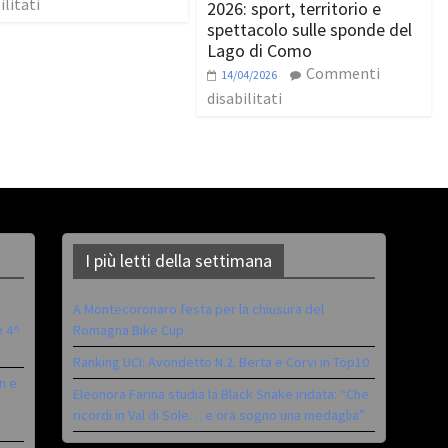
ilitati
2026: sport, territorio e
spettacolo sulle sponde del
Lago di Como
Commenti
14/04/2026
disabilitati
I più letti della settimana
A Montecoronaro festa per la chiusura del
è 4^
Romagna Bike Cup
Ranking UCI: Avondetto N.2. Berta e Corvi in Top10
n e
Eleonora Farina studia la Black Snake iridata: “Che
ricordi in Val di Sole… e ora sogno una medaglia”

○ ○ ○ ○ ○ ○ ○

» Task to complete:
Give exactly the lines from the one with "A Montecoronaro festa per la chiusura del" to the end of the entries, nothing before them.

» Output:
A Montecoronaro festa per la chiusura del
è 4^
Romagna Bike Cup
Ranking UCI: Avondetto N.2. Berta e Corvi in Top10
n e
Eleonora Farina studia la Black Snake iridata: “Che
ricordi in Val di Sole… e ora sogno una medaglia”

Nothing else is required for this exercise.